Posted on Thursday, March 29th, 2012 by Russ Fischer
I really respect the way Ben Affleck turned his career around. The actor had a pretty bad few years a while back thanks to his over-publicized relationship with Jennifer Lopez and a handful of big films that were not the best fit for his personality. Then he proved his directorial skill with Gone Baby Gone, and remade himself as a viable leading man in The Town. We’ll soon see him play lead roles in his third directorial effort, Argo (pictured above), as well as in Terrence Malick’s upcoming, still-untitled romance.
And now the actor has taken over for Tom Cruise in a political comedy called Nathan Decker, written by Dan Fogelman (Crazy, Stupid, Love) that Warner Bros. picked up a year or so back.
THR says that WB approached Affleck to star as “a politician who is caught in an affair and returns to his hometown to confront his past.” Affleck won’t direct the film, and WB is looking to make a hire for that job now. (Affleck is set to direct a new adaptation of Stephen King’s The Stand, also for WB, but I won’t believe that is actually happening until cameras roll.)
It’s difficult to get too much out of that synopsis — it’s pretty generic.
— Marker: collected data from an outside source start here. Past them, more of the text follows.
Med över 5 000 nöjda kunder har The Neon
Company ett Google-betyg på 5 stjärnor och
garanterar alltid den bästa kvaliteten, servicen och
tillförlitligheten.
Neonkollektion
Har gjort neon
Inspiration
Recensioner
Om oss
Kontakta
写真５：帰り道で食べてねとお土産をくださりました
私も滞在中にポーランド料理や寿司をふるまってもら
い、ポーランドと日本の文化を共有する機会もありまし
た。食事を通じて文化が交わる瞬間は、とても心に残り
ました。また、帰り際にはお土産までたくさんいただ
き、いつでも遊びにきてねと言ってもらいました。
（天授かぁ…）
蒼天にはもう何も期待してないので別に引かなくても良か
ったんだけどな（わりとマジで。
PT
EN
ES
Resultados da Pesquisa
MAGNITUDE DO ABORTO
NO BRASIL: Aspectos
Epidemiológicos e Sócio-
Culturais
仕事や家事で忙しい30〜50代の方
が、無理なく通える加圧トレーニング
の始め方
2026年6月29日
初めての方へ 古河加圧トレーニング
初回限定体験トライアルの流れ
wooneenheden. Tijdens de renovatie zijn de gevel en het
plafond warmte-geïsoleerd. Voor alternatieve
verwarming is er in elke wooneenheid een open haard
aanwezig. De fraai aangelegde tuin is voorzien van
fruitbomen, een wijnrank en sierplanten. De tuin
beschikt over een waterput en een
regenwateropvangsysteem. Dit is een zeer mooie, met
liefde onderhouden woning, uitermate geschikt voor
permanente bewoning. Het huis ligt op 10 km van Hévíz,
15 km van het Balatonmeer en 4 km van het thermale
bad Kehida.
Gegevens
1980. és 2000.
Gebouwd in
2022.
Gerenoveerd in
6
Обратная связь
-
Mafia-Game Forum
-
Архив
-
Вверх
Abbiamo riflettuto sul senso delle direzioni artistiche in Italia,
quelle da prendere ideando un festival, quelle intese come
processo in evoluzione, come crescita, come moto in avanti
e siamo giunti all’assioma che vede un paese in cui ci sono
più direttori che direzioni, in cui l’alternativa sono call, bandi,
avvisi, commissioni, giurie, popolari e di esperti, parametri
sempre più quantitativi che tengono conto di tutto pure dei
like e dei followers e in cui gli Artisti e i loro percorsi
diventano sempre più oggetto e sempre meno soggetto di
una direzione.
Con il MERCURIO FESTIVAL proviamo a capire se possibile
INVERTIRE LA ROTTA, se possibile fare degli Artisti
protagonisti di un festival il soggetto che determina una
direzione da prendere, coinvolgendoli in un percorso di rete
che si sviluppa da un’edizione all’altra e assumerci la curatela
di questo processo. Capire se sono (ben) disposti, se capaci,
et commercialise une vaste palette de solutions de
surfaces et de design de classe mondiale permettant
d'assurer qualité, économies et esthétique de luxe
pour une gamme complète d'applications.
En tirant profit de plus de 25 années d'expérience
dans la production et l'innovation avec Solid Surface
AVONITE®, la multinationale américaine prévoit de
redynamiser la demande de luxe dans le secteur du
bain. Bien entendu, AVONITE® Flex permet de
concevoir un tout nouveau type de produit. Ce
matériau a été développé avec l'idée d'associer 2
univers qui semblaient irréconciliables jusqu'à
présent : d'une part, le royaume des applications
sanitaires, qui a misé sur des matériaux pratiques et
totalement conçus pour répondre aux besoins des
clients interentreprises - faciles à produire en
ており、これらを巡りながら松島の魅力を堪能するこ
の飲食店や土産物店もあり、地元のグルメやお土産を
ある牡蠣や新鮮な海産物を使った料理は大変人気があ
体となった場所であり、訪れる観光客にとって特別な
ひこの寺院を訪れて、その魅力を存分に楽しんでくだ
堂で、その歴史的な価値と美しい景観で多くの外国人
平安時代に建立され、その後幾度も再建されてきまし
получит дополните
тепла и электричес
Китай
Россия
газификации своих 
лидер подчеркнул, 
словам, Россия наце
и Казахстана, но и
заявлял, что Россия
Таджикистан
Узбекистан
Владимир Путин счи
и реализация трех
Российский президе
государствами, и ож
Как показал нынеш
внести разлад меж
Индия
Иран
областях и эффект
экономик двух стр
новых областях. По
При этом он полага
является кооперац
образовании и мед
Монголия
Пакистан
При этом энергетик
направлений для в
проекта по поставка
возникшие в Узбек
Reminds me of the film that John Krasinski co-wrote with Matt Damon, that Damon was going to direct before Gus Van Sant took over. I seem to remember there’s another film in development with a similar plot, too, but can’t come up with the title. As I said, rather generic sounding.
But we’ll keep an eye on who is hired to direct, and who fills out the cast. That could make all the difference. Knowing that WB was developing this as a star turn for Cruise and has now taken it to Affleck, the studio’s new go-to guy, suggests there’s more to it. (Deadline does add that Affleck’s participation is contingent upon a rewrite, so perhaps there’s more potential than anything else right now.)